KEY POINTS
- Two people were killed on Tuesday when a missile blast hit a Polish village, near the Ukrainian border.
- After intial reports Russia was behind the blast, NATO says it was probably caused by Ukraine's air defences.
- Ukraine maintains there is still a Russian 'trace' behind the attack.
A missile that hit Poland was probably a stray fired by Ukraine's air defences and not a Russian strike, Poland and NATO said on Wednesday, easing global concern that the war in Ukraine could spill across the border.
Nevertheless, NATO's chief said that Moscow, not Kyiv, was ultimately to blame for and launching the attack that triggered Ukrainian defences.
"This is not Ukraine's fault. Russia bears ultimate responsibility as it continues its illegal war against Ukraine," NATO Secretary-General Jens Stoltenberg told reporters in Brussels.
NATO Secretary-General Jens Stoltenberg did not announce any immediate NATO responses to the blast. Source: AAP / Olivier Hoslet
"From the information that we and our allies have, it was an S-300 rocket made in the Soviet Union, an old rocket and there is no evidence that it was launched by the Russian side," Polish President Andrzej Duda said. "It is highly probable that it was fired by Ukrainian anti-aircraft defence."
Mr Stoltenberg also said it was likely to have been a Ukrainian air defence missile. Earlier, US President Joe Biden had said the trajectories suggested the missile was unlikely to have been unleashed from Russia.
The incident occurred while Russia was firing scores of missiles at cities across Ukraine, in what Kyiv says was the most intense volley of such strikes of the nine-month war.
More than 10 Russian missiles hit critical infrastructure surrounding the western Ukrainian city of Lviv. Source: AAP / Pavlo Palamarchuk
The Russian Defence Ministry said none of its missiles had struck closer than 35 km from the Polish border, and that photos of the wreckage in Poland showed elements of a Ukrainian S-300 air defence missile.
The Kremlin said on Wednesday some countries had made "baseless statements" about the incident, after having accused Poland of an "absolutely hysterical" reaction on Tuesday, but that Washington had been comparatively restrained.
Hours after the incident, Ukrainian President Volodymyr Zelenskyy had blamed it on "Russian missile terror", and on Wednesday Kyiv did not appear ready to concede that its own missile was involved. Oleksiy Danilov, Secretary of Ukraine's National Security and Defence Council, said Kyiv wanted access to the site and still saw a Russian "trace" behind the attack.

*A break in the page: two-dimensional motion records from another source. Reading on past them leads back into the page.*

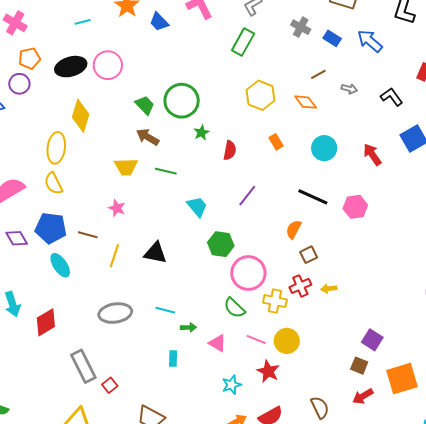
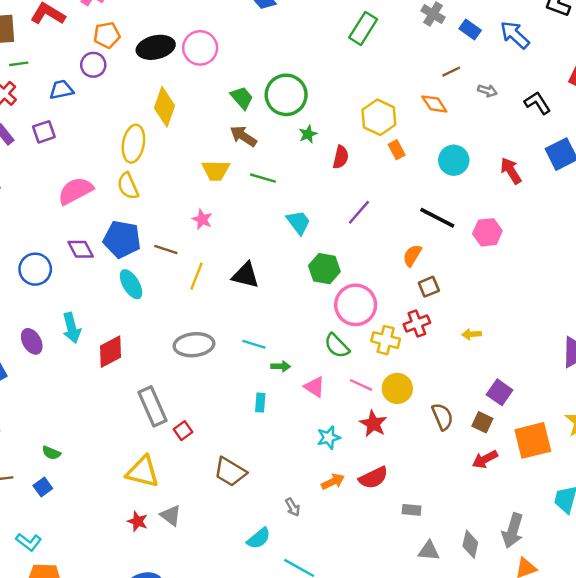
yellow hexagon: (260, 95) -> (379, 117), moved
yellow arrow: (329, 289) -> (472, 334), moved
brown semicircle: (320, 407) -> (442, 417), moved

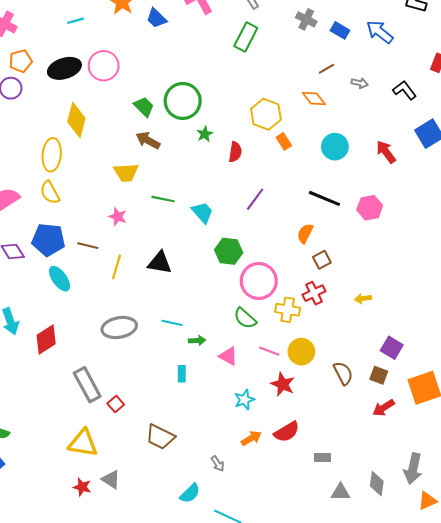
green line: (263, 178) -> (163, 199), moved

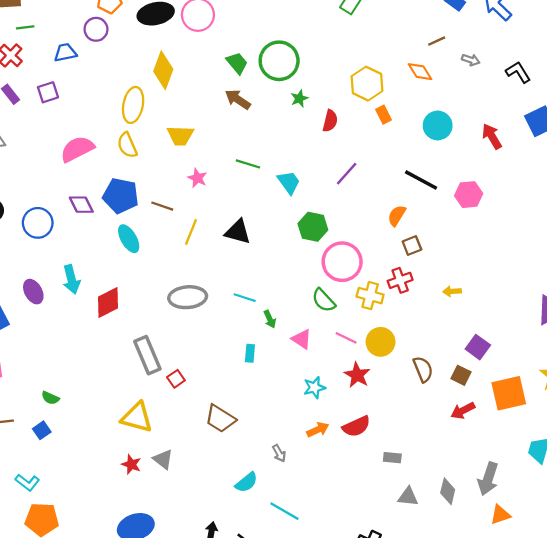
yellow trapezoid: (126, 173) -> (180, 136), moved
green arrow: (197, 340) -> (270, 319), turned 63

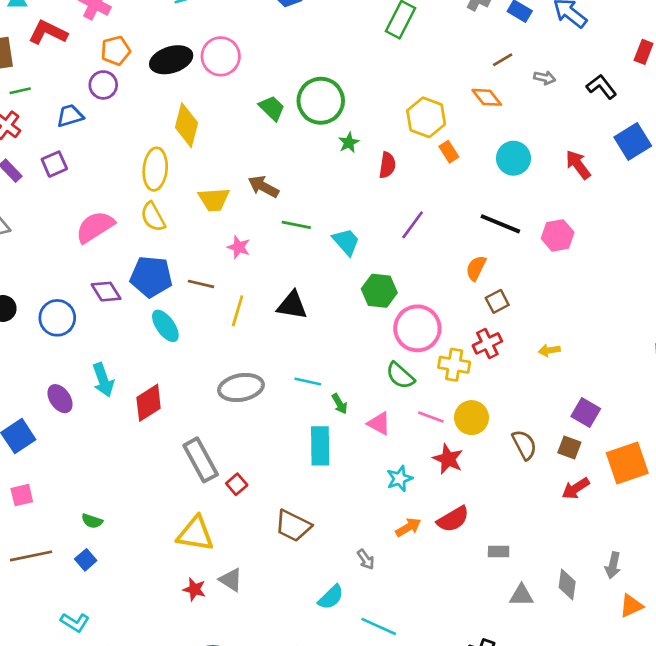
brown arrow: (238, 99) -> (263, 187), moved
cyan rectangle: (250, 353) -> (320, 446), size x1.8
gray arrow: (488, 479) -> (613, 565), size x0.7

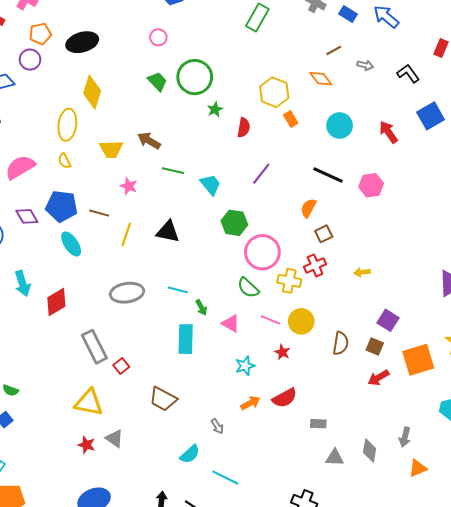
pink circle: (221, 56) -> (158, 37), moved, size x0.6
yellow semicircle: (153, 217) -> (64, 161), size x0.7
brown semicircle: (524, 445) -> (341, 343), turned 35
red star: (448, 459) -> (282, 352), size x0.7

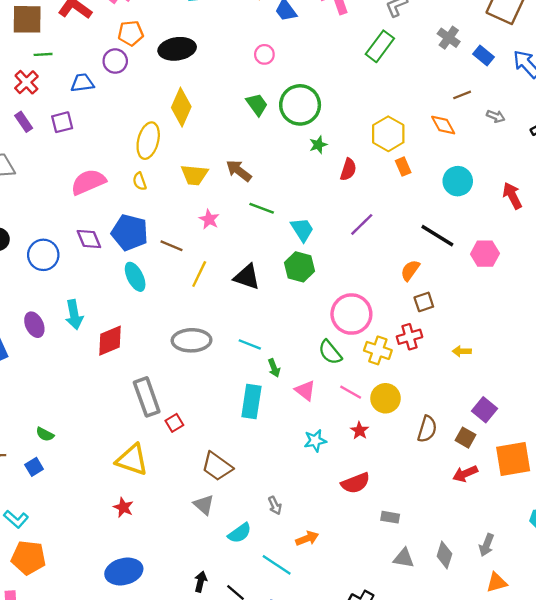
green hexagon: (234, 223) -> (299, 267), moved
orange arrow: (250, 403) -> (307, 538), moved
gray triangle: (114, 438) -> (204, 505), moved

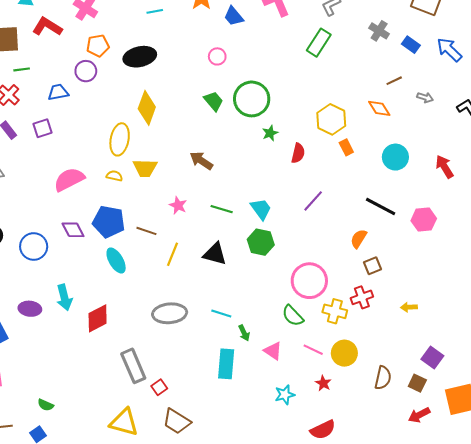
yellow trapezoid: (194, 175) -> (145, 168), moved
yellow semicircle: (140, 181) -> (114, 176), turned 126
green line: (262, 208) -> (222, 209), moved
purple ellipse: (34, 325) -> (30, 309), turned -55
brown trapezoid: (217, 466) -> (177, 421), moved

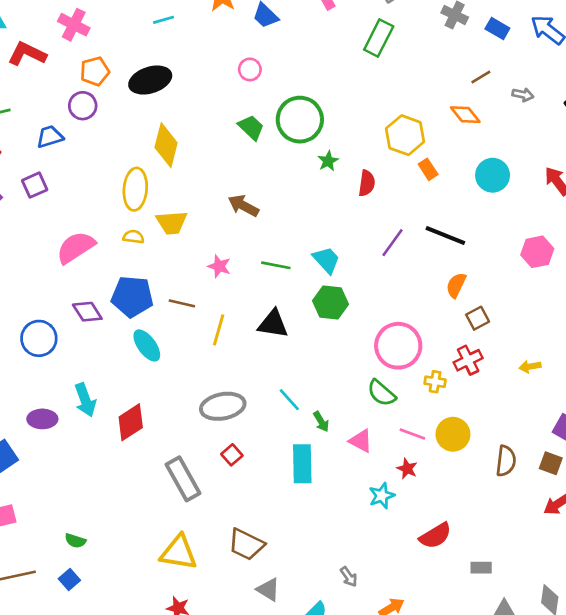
black line: (381, 206) -> (445, 235), moved
yellow cross: (335, 311) -> (435, 382), size x0.7
cyan line: (221, 314) -> (289, 400), turned 36
red star: (323, 383) -> (407, 469), moved
red square: (159, 387) -> (232, 455), moved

Police officers secure access to the site of the explosion in the village of Przewodow, Poland. Source: Getty / Artur Widak
"Everyone has in the back of the head that we are right near the border and that an armed conflict with Russia would expose us directly," Grzegorz Drewnik, the mayor of Dolhobyczow, the municipality to which Przewodow belongs, told Reuters.
"If this is a mistake of the Ukrainians, there should be no major consequences, but I'm not an expert here."
Some Western leaders at a summit of the G20 in Indonesia suggested that whoever fired the missile, Russia and President Vladimir Putin would ultimately be held responsible for an incident arising from its invasion.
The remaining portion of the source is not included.